* Task instructions:
Only the lines from the line containing "Gastronomie Moet Chandon Champagne" through the final line of the entries should be printed, exactly as given, with the pictures left out.

[Page images and extracted text]
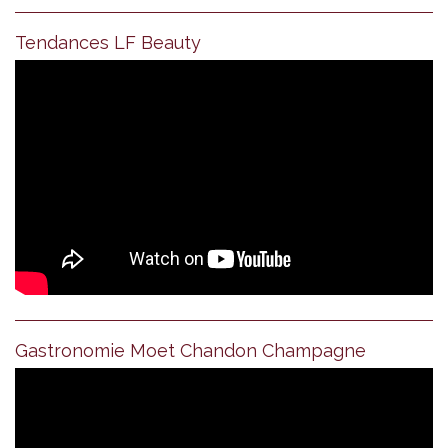
Tendances LF Beauty
Gastronomie Moet Chandon Champagne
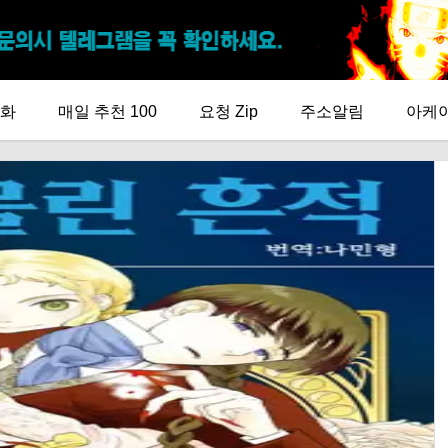
화
매일 추천 100
요청 Zip
주소알림
아케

* Problem solution:
Gastronomie Moet Chandon Champagne
화
매일 추천 100
요청 Zip
주소알림
아케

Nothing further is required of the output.